The guide books advocate allowing 3- 4 days to see Angkor Wat;
we did it in 5 and felt we could have spent more. We roamed the ruins from
early in the morning until noon, took a 2-3 hour break, and continued until dusk
- this worked for us. The details:
- Day 1 - Arrived midday; Cultural Dancing on the lawn in front of the Grand Hotel d'Angkor under
the stars , starting with a glass of champagne and culminating with scenes from
the Indian epic, the Ramayana.
- Day 2 - Banteay Srei (3 hrs) Banteay
Samré (1 hr), lunch, Angkor Wat bas reliefs (3 hrs)
- Day 3 - Angkor Thom and associated palaces (3
hrs), lunch, Angkor Wat (3 hrs)
- Day 4 - Ta Prohm (2 hrs), Ta Keo (1
hr), Banteay Kdei (1 hr), Prasat Kravan (1hr), lunch, Roluos
(3 hrs at all 3 temples), evening included a dinner and Shadow Puppet
show given by children that was really good
- Day 5 - Sunrise at Angkor Wat (2 hrs), Preah
Khan, Preah Neak, Ta Som, and East Mehom, (2 hrs),
back to Ta Phrom (1 hr), lunch, boat cruise on Tonlé Sap (2
hrs), Phnom Bakheng for sunset views of Angkor Wat.
- Day 6 - Fast ferry to Phnom Penh (5 hrs)
Trip on the Tonlé Sap -
Two days earlier we had bought our tickets, and committed to
ride the fast ferry to Phnom Penh - a trip that any safety-minded person would
probably avoid like the plague. The bullet-shaped vessel had room for
about 150 people inside, with narrow seats and no storage space for your
luggage. The only exits were 2 narrow doors in the bow that must have
seemed like a mile away for the people seated in the rear. The
adventuresome folks rode on the roof, a flat space in the glaring sun with rails
6" high. The path to get there was along the side deck, a 12" walkway
only inches from the water speeding by at 30 mph! And of course, no safety
handrails. But we all survived and it makes for a good story!

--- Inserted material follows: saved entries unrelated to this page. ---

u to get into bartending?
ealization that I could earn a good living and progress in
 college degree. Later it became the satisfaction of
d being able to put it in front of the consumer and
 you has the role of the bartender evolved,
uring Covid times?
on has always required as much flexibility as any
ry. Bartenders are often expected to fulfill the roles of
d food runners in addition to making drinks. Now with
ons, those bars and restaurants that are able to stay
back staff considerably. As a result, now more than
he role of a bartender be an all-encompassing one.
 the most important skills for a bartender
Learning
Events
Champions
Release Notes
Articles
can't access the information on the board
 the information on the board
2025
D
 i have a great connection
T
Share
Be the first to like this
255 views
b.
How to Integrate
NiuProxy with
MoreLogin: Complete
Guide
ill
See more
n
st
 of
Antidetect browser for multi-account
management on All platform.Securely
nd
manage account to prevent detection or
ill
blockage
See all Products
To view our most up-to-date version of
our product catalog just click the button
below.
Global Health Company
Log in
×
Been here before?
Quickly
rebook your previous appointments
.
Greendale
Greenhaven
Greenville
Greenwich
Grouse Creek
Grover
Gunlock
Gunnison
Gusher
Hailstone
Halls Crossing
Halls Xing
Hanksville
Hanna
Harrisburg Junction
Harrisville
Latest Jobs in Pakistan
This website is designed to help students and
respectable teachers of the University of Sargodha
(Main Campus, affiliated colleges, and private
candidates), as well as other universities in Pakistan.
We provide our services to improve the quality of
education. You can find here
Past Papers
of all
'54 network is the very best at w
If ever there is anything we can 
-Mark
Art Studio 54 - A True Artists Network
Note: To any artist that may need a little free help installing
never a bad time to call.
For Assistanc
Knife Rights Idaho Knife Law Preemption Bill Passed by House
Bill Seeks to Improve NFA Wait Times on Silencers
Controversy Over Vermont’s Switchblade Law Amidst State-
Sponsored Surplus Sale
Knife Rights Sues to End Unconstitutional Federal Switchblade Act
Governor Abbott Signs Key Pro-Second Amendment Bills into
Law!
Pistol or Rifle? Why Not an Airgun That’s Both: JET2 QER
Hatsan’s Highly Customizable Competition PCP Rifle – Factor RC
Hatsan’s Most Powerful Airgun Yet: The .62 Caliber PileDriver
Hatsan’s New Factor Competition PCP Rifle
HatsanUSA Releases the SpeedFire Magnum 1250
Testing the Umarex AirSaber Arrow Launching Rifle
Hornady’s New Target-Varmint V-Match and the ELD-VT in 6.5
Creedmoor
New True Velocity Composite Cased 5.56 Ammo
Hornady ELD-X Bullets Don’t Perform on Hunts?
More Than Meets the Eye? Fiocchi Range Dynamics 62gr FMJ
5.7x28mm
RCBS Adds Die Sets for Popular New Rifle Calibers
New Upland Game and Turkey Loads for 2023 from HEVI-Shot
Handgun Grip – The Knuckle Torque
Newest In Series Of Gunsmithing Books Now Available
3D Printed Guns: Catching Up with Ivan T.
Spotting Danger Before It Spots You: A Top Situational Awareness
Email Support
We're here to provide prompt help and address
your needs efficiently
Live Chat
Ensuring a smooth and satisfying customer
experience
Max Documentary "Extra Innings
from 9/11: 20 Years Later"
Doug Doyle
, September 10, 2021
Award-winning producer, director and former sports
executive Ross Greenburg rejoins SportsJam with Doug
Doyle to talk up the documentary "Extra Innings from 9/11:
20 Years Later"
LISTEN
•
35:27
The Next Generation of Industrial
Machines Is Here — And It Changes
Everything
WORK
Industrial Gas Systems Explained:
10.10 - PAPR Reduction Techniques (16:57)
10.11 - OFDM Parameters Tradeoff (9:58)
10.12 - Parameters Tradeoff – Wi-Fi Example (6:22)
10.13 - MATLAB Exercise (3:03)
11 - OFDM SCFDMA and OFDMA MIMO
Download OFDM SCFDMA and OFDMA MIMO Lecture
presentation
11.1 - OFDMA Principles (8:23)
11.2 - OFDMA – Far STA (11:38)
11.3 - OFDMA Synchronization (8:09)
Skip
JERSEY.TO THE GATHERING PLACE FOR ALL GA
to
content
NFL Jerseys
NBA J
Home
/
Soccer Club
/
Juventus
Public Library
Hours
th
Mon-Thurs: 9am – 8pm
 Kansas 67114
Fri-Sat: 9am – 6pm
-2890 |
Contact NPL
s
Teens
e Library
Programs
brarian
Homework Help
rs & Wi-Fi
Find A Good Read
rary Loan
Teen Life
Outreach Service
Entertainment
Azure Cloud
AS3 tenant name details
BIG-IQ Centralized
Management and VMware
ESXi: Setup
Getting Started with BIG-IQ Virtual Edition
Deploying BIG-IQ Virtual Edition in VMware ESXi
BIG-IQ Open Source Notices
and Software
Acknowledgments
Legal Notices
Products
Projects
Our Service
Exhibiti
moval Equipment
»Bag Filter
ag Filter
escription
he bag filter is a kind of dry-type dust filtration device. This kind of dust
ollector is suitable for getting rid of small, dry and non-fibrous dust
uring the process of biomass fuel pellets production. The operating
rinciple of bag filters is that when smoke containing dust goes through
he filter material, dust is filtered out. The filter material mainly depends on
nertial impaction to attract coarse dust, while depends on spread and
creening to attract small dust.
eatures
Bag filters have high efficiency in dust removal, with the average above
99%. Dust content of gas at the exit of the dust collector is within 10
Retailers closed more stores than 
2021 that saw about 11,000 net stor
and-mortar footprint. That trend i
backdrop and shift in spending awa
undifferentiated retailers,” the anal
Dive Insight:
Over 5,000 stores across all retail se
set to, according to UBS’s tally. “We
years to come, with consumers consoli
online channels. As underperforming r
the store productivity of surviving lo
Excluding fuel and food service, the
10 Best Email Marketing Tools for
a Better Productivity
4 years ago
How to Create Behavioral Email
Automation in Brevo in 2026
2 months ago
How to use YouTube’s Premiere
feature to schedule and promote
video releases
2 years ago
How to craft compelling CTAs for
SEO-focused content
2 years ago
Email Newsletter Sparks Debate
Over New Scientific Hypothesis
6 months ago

This is the capital city, with a population of about a
million, and a host of very poor people and many injured amputees from the many
conflicts that Cambodia has suffered during the '60's, '70's, and '80's.
Foreign Correspondent's Club - We stayed and ate at
this well-known spot, not the cheapest in town but it has great atmosphere and a
wonderful view of the Mekong.
National Museum - This has an interesting collection of
Angkorian and pre-Angkorian artifacts, but no information about recent events
such as the American bombing, Khmer Rouge and Pol Pot regimes, Vietnamese
invasion and the like.
Royal Palace - A
short walk from the hotel and a stone's throw from debris-littered streets, the
palace was opulent, but a little run-down. While we were there, the 3rd
World Buddhist Conference got underway and representatives from 20+
countries competed with us in the museum queues, and caused massive traffic
tangles as the police blocked off streets to let the buses of delegates make
their appointments on time.
Killing Fields - We elected not to visit the killing
fields, although it is a prime tourist spot. Our driver in Siem Reap had
lost a brother and 2 sisters to the Khmer Rouge, and said he really hated
them. The walking wounded and scarred people in the city bear testimony
that the 25% of the population killed by the Khmer Rouge were not their only
- The People - As most places in the world, the
Cambodians were very friendly to us and seemed to be relatively happy,
despite the hardships caused by 3 decades of turmoil. The country seems
stable at the moment, and we recommend it highly as a tourist destination.
- Poverty - The country is struggling to develop, and
has much poverty. This results in beggars at all tourist attractions,
who are mostly very polite although persistent. One can not help them
all, and each person must decide whether to share, and with whom. A
thousand riel (˘30) helps, although it perpetuates the habit of begging.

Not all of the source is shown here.